Cell Therapeutics, Inc. (CTI)
(Nasdaq: CTIC; MTAX) announced that at a recent meeting with the U.S. Food
and Drug Administration (FDA), CTI and the FDA agreed on a new drug
application (NDA) route for XYOTAX(TM) (paclitaxel poliglumex) for women
with lung cancer. The FDA agreed to review an NDA submission based on
interim results of the PIONEER trial with the results of the STELLAR 3 and
4 trials to support the filing. Based on this feedback, if the PIONEER
trial meets its pre-specified interim endpoint, CTI plans to submit an NDA
in the first half of 2007 and would request a priority (six month) review
based on the fast track designation, instead of the standard (ten month)

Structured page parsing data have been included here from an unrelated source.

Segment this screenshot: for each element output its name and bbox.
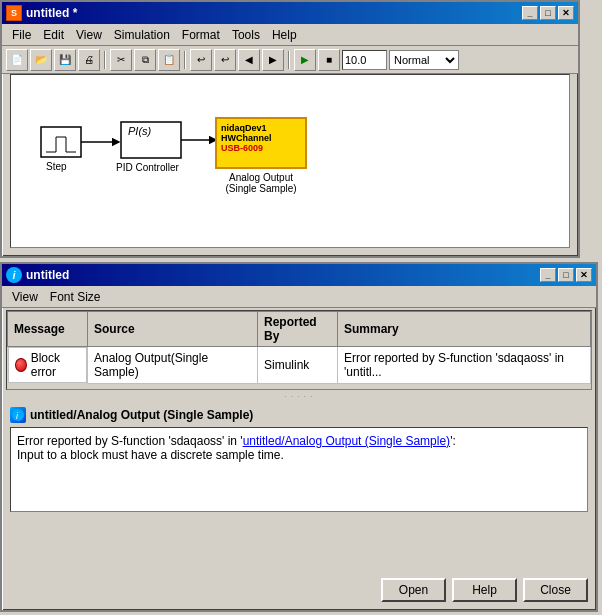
print-button[interactable]: 🖨: [78, 49, 100, 71]
cell-message: Block error: [8, 347, 88, 383]
main-window: S untitled * _ □ ✕ File Edit View Simula…: [0, 0, 580, 258]
canvas-area: PI(s) Step PID Controller nidaqDev1 HWCh…: [10, 74, 570, 248]
error-dot-icon: [15, 358, 27, 372]
analog-line3: USB-6009: [221, 143, 303, 153]
minimize-button[interactable]: _: [522, 6, 538, 20]
paste-button[interactable]: 📋: [158, 49, 180, 71]
table-row[interactable]: Block error Analog Output(Single Sample)…: [8, 347, 591, 384]
cut-button[interactable]: ✂: [110, 49, 132, 71]
analog-line1: nidaqDev1: [221, 123, 303, 133]
main-menu-bar: File Edit View Simulation Format Tools H…: [2, 24, 578, 46]
col-header-reported-by: Reported By: [258, 312, 338, 347]
back-button[interactable]: ◀: [238, 49, 260, 71]
menu-edit[interactable]: Edit: [37, 26, 70, 44]
menu-simulation[interactable]: Simulation: [108, 26, 176, 44]
error-dialog: i untitled _ □ ✕ View Font Size Message …: [0, 262, 598, 612]
main-title-bar: S untitled * _ □ ✕: [2, 2, 578, 24]
canvas-svg: [11, 75, 569, 247]
col-header-summary: Summary: [338, 312, 591, 347]
forward-button[interactable]: ▶: [262, 49, 284, 71]
cell-reported-by: Simulink: [258, 347, 338, 384]
zoom-input[interactable]: [342, 50, 387, 70]
menu-format[interactable]: Format: [176, 26, 226, 44]
col-header-source: Source: [88, 312, 258, 347]
cell-source: Analog Output(Single Sample): [88, 347, 258, 384]
svg-point-5: [12, 409, 24, 421]
scroll-indicator: · · · · ·: [2, 392, 596, 401]
error-table-container: Message Source Reported By Summary Block…: [6, 310, 592, 390]
menu-file[interactable]: File: [6, 26, 37, 44]
error-dialog-title: untitled: [26, 268, 69, 282]
menu-help[interactable]: Help: [266, 26, 303, 44]
error-title-buttons: _ □ ✕: [540, 268, 592, 282]
analog-line2: HWChannel: [221, 133, 303, 143]
detail-body-text3: Input to a block must have a discrete sa…: [17, 448, 284, 462]
detail-body-text2: ':: [450, 434, 456, 448]
detail-icon: i: [10, 407, 26, 423]
main-toolbar: 📄 📂 💾 🖨 ✂ ⧉ 📋 ↩ ↩ ◀ ▶ ▶ ■ Normal: [2, 46, 578, 74]
detail-body-text1: Error reported by S-function 'sdaqaoss' …: [17, 434, 243, 448]
analog-label: Analog Output(Single Sample): [216, 172, 306, 194]
simulink-icon: S: [6, 5, 22, 21]
close-button[interactable]: Close: [523, 578, 588, 602]
title-bar-buttons: _ □ ✕: [522, 6, 574, 20]
detail-body-link[interactable]: untitled/Analog Output (Single Sample): [243, 434, 450, 448]
detail-body: Error reported by S-function 'sdaqaoss' …: [10, 427, 588, 512]
open-button[interactable]: Open: [381, 578, 446, 602]
error-minimize-button[interactable]: _: [540, 268, 556, 282]
close-button[interactable]: ✕: [558, 6, 574, 20]
help-button[interactable]: Help: [452, 578, 517, 602]
analog-content-1: nidaqDev1 HWChannel USB-6009: [221, 123, 303, 153]
maximize-button[interactable]: □: [540, 6, 556, 20]
redo-button[interactable]: ↩: [214, 49, 236, 71]
undo-button[interactable]: ↩: [190, 49, 212, 71]
stop-button[interactable]: ■: [318, 49, 340, 71]
info-icon: i: [6, 267, 22, 283]
play-button[interactable]: ▶: [294, 49, 316, 71]
menu-tools[interactable]: Tools: [226, 26, 266, 44]
new-button[interactable]: 📄: [6, 49, 28, 71]
title-bar-left: S untitled *: [6, 5, 77, 21]
copy-button[interactable]: ⧉: [134, 49, 156, 71]
svg-rect-0: [41, 127, 81, 157]
dialog-button-row: Open Help Close: [381, 578, 588, 602]
cell-summary: Error reported by S-function 'sdaqaoss' …: [338, 347, 591, 384]
zoom-mode-select[interactable]: Normal: [389, 50, 459, 70]
svg-rect-1: [121, 122, 181, 158]
error-menu-fontsize[interactable]: Font Size: [44, 288, 107, 306]
pid-label: PID Controller: [116, 162, 179, 173]
error-menu-view[interactable]: View: [6, 288, 44, 306]
save-button[interactable]: 💾: [54, 49, 76, 71]
svg-rect-4: [216, 118, 306, 168]
detail-header: i untitled/Analog Output (Single Sample): [10, 407, 588, 423]
detail-title: untitled/Analog Output (Single Sample): [30, 408, 253, 422]
toolbar-sep-3: [288, 51, 290, 69]
step-label: Step: [46, 161, 67, 172]
main-window-title: untitled *: [26, 6, 77, 20]
open-button[interactable]: 📂: [30, 49, 52, 71]
error-table: Message Source Reported By Summary Block…: [7, 311, 591, 384]
error-title-bar: i untitled _ □ ✕: [2, 264, 596, 286]
toolbar-sep-1: [104, 51, 106, 69]
error-close-button[interactable]: ✕: [576, 268, 592, 282]
detail-area: i untitled/Analog Output (Single Sample)…: [6, 403, 592, 516]
toolbar-sep-2: [184, 51, 186, 69]
col-header-message: Message: [8, 312, 88, 347]
pid-content: PI(s): [128, 125, 151, 137]
error-title-left: i untitled: [6, 267, 69, 283]
menu-view[interactable]: View: [70, 26, 108, 44]
error-menu-bar: View Font Size: [2, 286, 596, 308]
error-maximize-button[interactable]: □: [558, 268, 574, 282]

review as previously planned.
"We are happy with the outcome from our pre-NDA meeting with the FDA,
which focused on how best to utilize the survival data observed among women
in the STELLAR 3 and 4 trials and confirmatory data from our ongoing
gender- specific PIONEER trial," stated James A. Bianco, M.D., President
and CEO of CTI.
"By reviewing an NDA based on interim data from the PIONEER study, this
approach could reduce the approval process for this novel therapeutic by
more than 12 months over a filing based on full results of the PIONEER
study."
"Lung cancer is a major unmet medical crisis for women and will kill
70,000 women this year. The biology of lung cancer is different in women
and they appear to respond differently to treatment than men. We need to
examine the potential for gender-specific therapy, not only in lung cancer
but in a number of cancers that are known to express the estrogen receptor.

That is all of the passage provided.